Regarding child nutrition, they will utilize protocols developed by the office of child nutrition to have meals carried into classrooms by individual students or in smaller cohorts in the cafeteria, separated 6 feet apart or offer grab and go boxed meals delivered to students in the classroom setting. Like the preferred operations option, virtual group events, gatherings or meetings will be encouraged and social distancing of at least 6 feet between people with limited group size will be promoted.
The BOE will implement protocols developed by the Office of Transportation to operate buses, which will require a one or two students per seat rule, PPE and adjustment of delivery times and dismissal times of groups and students. With this modified option, noncritical gatherings will be postponed or canceled.
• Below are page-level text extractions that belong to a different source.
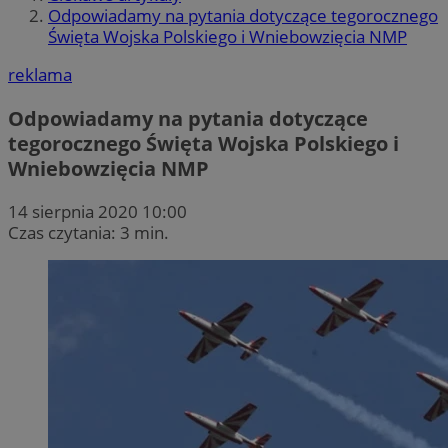
Odpowiadamy na pytania dotyczące tegorocznego
Święta Wojska Polskiego i Wniebowzięcia NMP
reklama
Odpowiadamy na pytania dotyczące
tegorocznego Święta Wojska Polskiego i
Wniebowzięcia NMP
14 sierpnia 2020 10:00
Czas czytania: 3 min.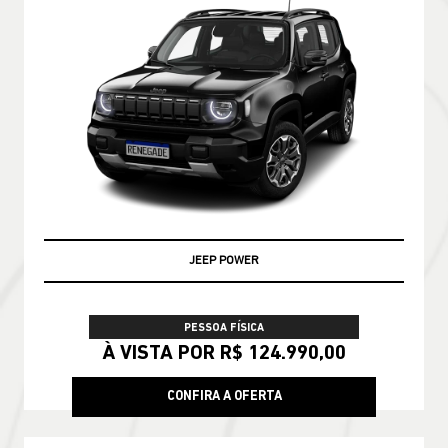
JEEP POWER
PESSOA FÍSICA
À VISTA POR R$ 124.990,00
CONFIRA A OFERTA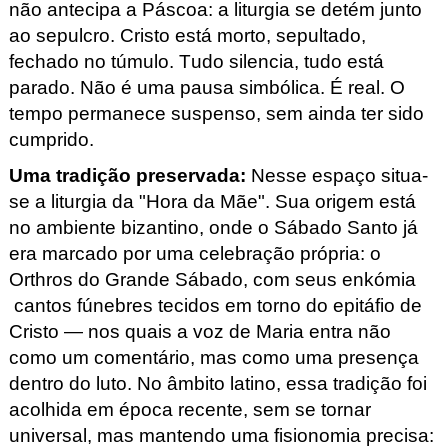
não antecipa a Páscoa: a liturgia se detém junto
ao sepulcro. Cristo está morto, sepultado,
fechado no túmulo. Tudo silencia, tudo está
parado. Não é uma pausa simbólica. É real. O
tempo permanece suspenso, sem ainda ter sido
cumprido.
Uma tradição preservada
:
Nesse espaço situa-
se a liturgia da "Hora da Mãe". Sua origem está
no ambiente bizantino, onde o Sábado Santo já
era marcado por uma celebração própria: o
Orthros
do Grande Sábado, com seus enkómia
cantos fúnebres tecidos em torno do epitáfio de
Cristo — nos quais a voz de Maria entra não
como um comentário, mas como uma presença
dentro do luto. No âmbito latino, essa tradição foi
acolhida em época recente, sem se tornar
universal, mas mantendo uma fisionomia precisa: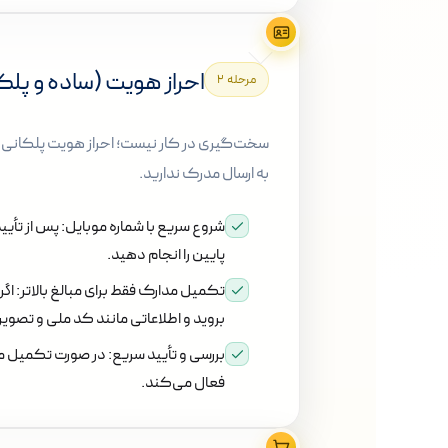
احراز هویت (ساده و پلک
مرحله ۲
سخت‌گیری در کار نیست؛ احراز هویت پلکانی است
به ارسال مدرک ندارید.
شروع سریع با شماره موبایل:
پس از تأیید
پایین را انجام دهید.
تکمیل مدارک فقط برای مبالغ بالاتر:
اگر
بروید و اطلاعاتی مانند کد ملی و تصوی
بررسی و تأیید سریع:
در صورت تکمیل مدار
فعال می‌کند.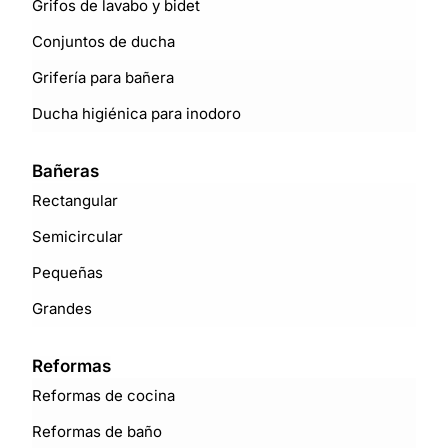
Grifos de lavabo y bidet
Conjuntos de ducha
Grifería para bañera
Ducha higiénica para inodoro
Bañeras
Rectangular
Semicircular
Pequeñas
Grandes
Reformas
Reformas de cocina
Reformas de baño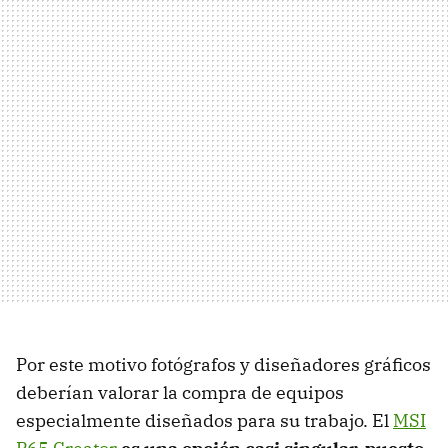
Por este motivo fotógrafos y diseñadores gráficos
deberían valorar la compra de equipos
especialmente diseñados para su trabajo. El
MSI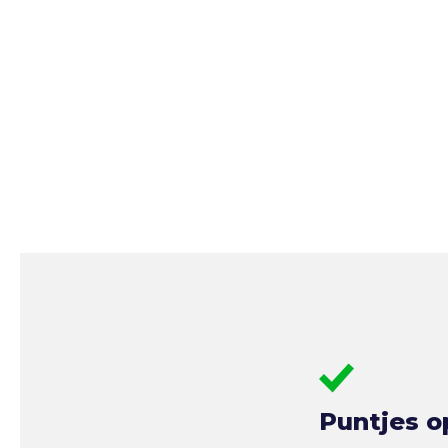
Puntjes o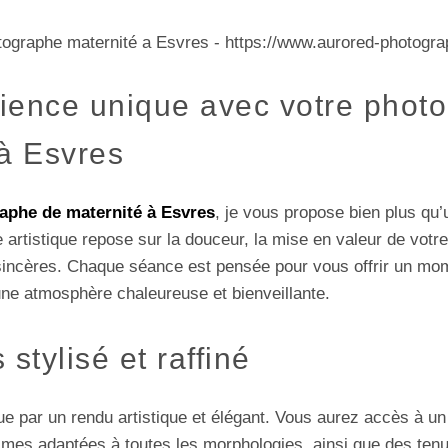
ience unique avec votre phot
 à Esvres
aphe de maternité à Esvres
, je vous propose bien plus qu
artistique repose sur la douceur, la mise en valeur de votre 
sincères. Chaque séance est pensée pour vous offrir un mom
ne atmosphère chaleureuse et bienveillante.
stylisé et raffiné
ue par un rendu artistique et élégant. Vous aurez accès à u
imes adaptées à toutes les morphologies, ainsi que des ten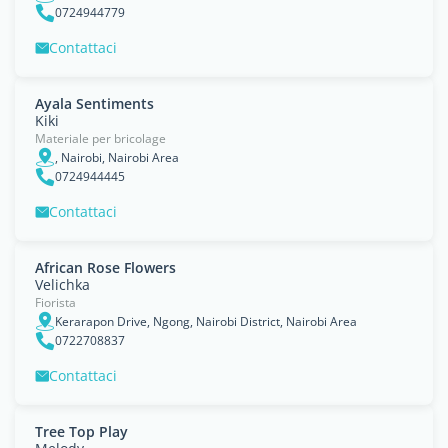
0724944779
Contattaci
Ayala Sentiments
Kiki
Materiale per bricolage
, Nairobi, Nairobi Area
0724944445
Contattaci
African Rose Flowers
Velichka
Fiorista
Kerarapon Drive, Ngong, Nairobi District, Nairobi Area
0722708837
Contattaci
Tree Top Play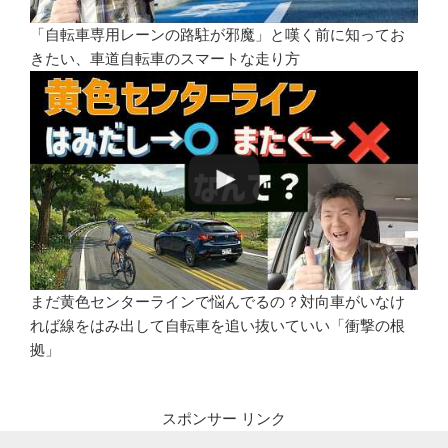
「自転車専用レーンの路駐が邪魔」と嘆く前に知ってお
きたい、車道自転車のスマートな走り方
まだ黄色センターラインで悩んでるの？対向車がいなけ
れば線をはみ出して自転車を追い抜いていい「衝撃の根
拠」
スポンサー リンク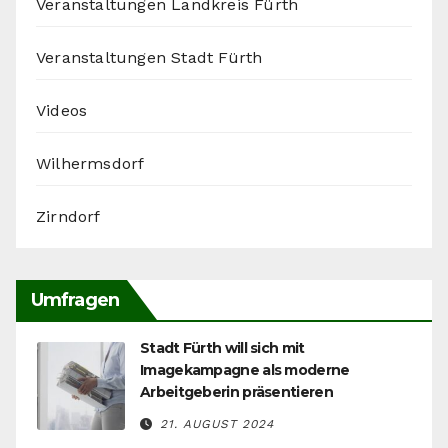
Veranstaltungen Landkreis Fürth
Veranstaltungen Stadt Fürth
Videos
Wilhermsdorf
Zirndorf
Umfragen
Stadt Fürth will sich mit
Imagekampagne als moderne
Arbeitgeberin präsentieren
21. AUGUST 2024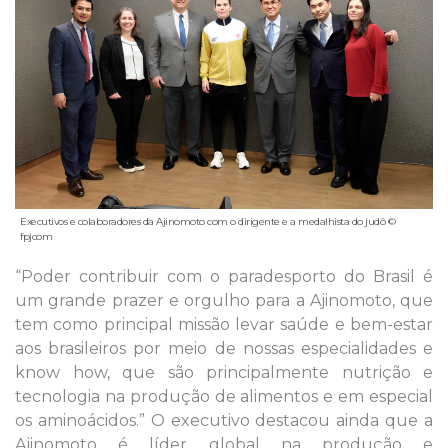
Executivos e colaboradores da Ajinomoto com o dirigente e a medalhista do judô ©
fpjcom
“Poder contribuir com o paradesporto do Brasil é
um grande prazer e orgulho para a Ajinomoto, que
tem como principal missão levar saúde e bem-estar
aos brasileiros por meio de nossas especialidades e
know how, que são principalmente nutrição e
tecnologia na produção de alimentos e em especial
os aminoácidos.” O executivo destacou ainda que a
Ajinomoto é líder global na produção e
If necessary, they will prohibit the utilization of school facilities by outside groups, gatherings or events. Regarding extra-curricular activities and events, the BOE will follow the WSSAC guidelines. Absences will be addressed with the Upshur County policy/practice. They will accommodate needs of children and personnel who are at documented high-risk with utilization of excused absences and sick days with physician documentation.
It is required that students and personnel wear face coverings on buses and while traveling throughout the school buildings. Social distancing will be exercised as best as possible. “Six feet in all directions is the goal,” Dr. Harvey explained. Lunch shifts will be staggered or meal delivery, as well as limited self-serving options in the cafeteria. Water fountains will be shut off, but they are considering water bottle refill stations, preferably touchless ones. They are suggesting seating charts for school buses, classrooms, cafeteria, and the like. There will be restrictions on playground equipment and keeping student belongings separate. One-way hallways will be implemented, or schedule modifications will occur to dictate hallway traffic. There will potentially be on-site testing offered for personnel. The BOE will be able to provide staff and students with two cloth face masks and a face shield for staff. There will also be disposable masks for visitors and students who have forgotten them.
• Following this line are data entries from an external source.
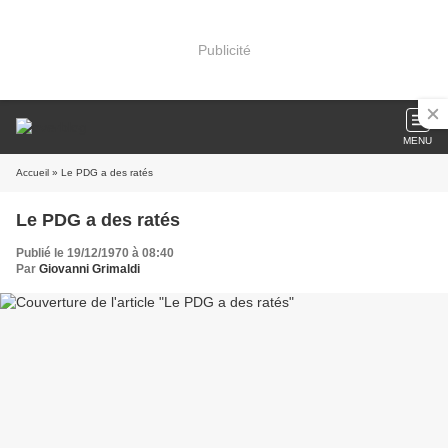
Publicité
MENU
Accueil
» Le PDG a des ratés
Le PDG a des ratés
Publié le 19/12/1970 à 08:40
Par
Giovanni Grimaldi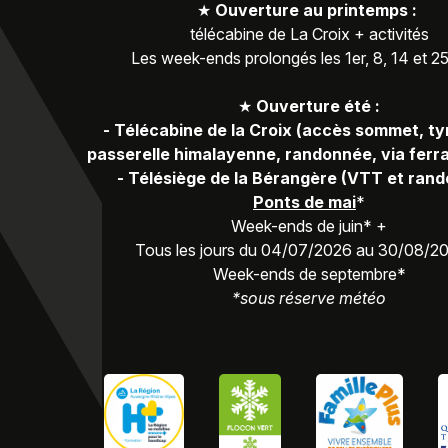
★
Ouverture au printemps :
télécabine de La Croix + activités
Les week-ends prolongés les 1er, 8, 14 et 2
★
Ouverture été :
-
Télécabine de la Croix (accès sommet, ty
passerelle himalayenne, randonnée, via ferra
-
Télésiège de la Bérangère (VTT et ran
Ponts de mai
*
Week-ends de juin* +
Tous les jours du 04/07/2026 au 30/08/2
Week-ends de septembre*
*sous réserve météo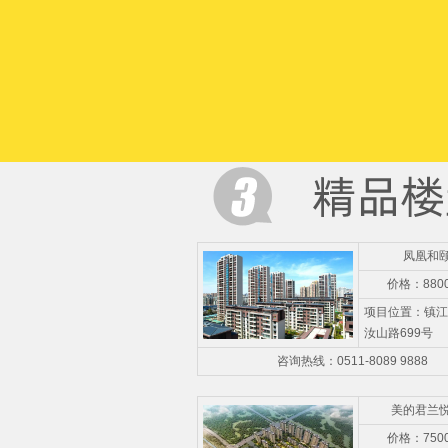
凤凰和
价格：880
项目位置：镇江
汝山路699号
咨询热线：0511-8089 9888
美的君兰
价格：750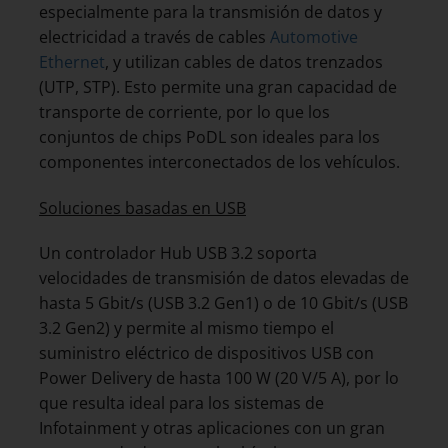
especialmente para la transmisión de datos y
electricidad a través de cables
Automotive
Ethernet
, y utilizan cables de datos trenzados
(UTP, STP). Esto permite una gran capacidad de
transporte de corriente, por lo que los
conjuntos de chips PoDL son ideales para los
componentes interconectados de los vehículos.
Soluciones basadas en USB
Un controlador Hub USB 3.2 soporta
velocidades de transmisión de datos elevadas de
hasta 5 Gbit/s (USB 3.2 Gen1) o de 10 Gbit/s (USB
3.2 Gen2) y permite al mismo tiempo el
suministro eléctrico de dispositivos USB con
Power Delivery de hasta 100 W (20 V/5 A), por lo
que resulta ideal para los sistemas de
Infotainment y otras aplicaciones con un gran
Custodial staff is responsible for cleaning bathrooms – this is not the teacher’s responsibility. Teachers will, however, be responsible for wiping down items and touching points within the classroom.
Students still have the option of full remote learning in Upshur County. Jody Johnson, Director of Federal Programs and Title I explained that they are investigating the utilization of Upshur County teachers for virtual options. This will allow students to be in contact with teachers from Upshur County; however, they will have to follow the class size mandate, which is up to 23 for kindergarten, up to 25 for first through third grades, and up to the maximum of 28 for fourth grade classes and up. The BOE has hired Jennifer Drake to oversee this program. It will cost $160 per teacher and they are considering providing a stipend for teachers who will take it on. Student and guardians will work with the Virtual Coordinator to make the request to come in or come out of the full-remote learning program. “We want to remain flexible to allow students in or out, regardless of the situation,” Johnson explained.
Dr. Stankus wanted to remind the public that they are mandated to 180 days of instruction by the state, regardless if that occurs virtually or in person. “When we say remote, the kids are still participating in school and teachers are still teaching – if you are in school or at home, you will still be receiving instruction.”
Board member Kristi Wilkerson stated that her preferred option is to implement remote learning for the first 9 weeks, and if that’s not an option, then she suggests half class sizes for 9 weeks. She mentioned that the advisory board and BOE will have the benefit of watching what other states do that are going back to school in August. “Looking at the surveys that family and staff completed, most stated they would be comfortable if we could guarantee physical distancing, and if we are unable to do that, we shouldn’t go along with it. We have to be able to say we are doing everything possible to keep them safe…It is a lot and I don’t think there is a good option at this point,” Wilkerson expressed.
The BOE is not ready to decide anything for certain at this time, according to BOE President Tammy Samples. The BOE unanimously agreed that they need to go back to the drawing board and continue discussions about the safest decision going forward. They are not comfortable returning to school at this time. President Samples explained that teachers are ready to be back in the classroom, but only if they can maintain safety for the children and themselves. “We want our students and teachers back in the classroom, but at what cost?” she questioned.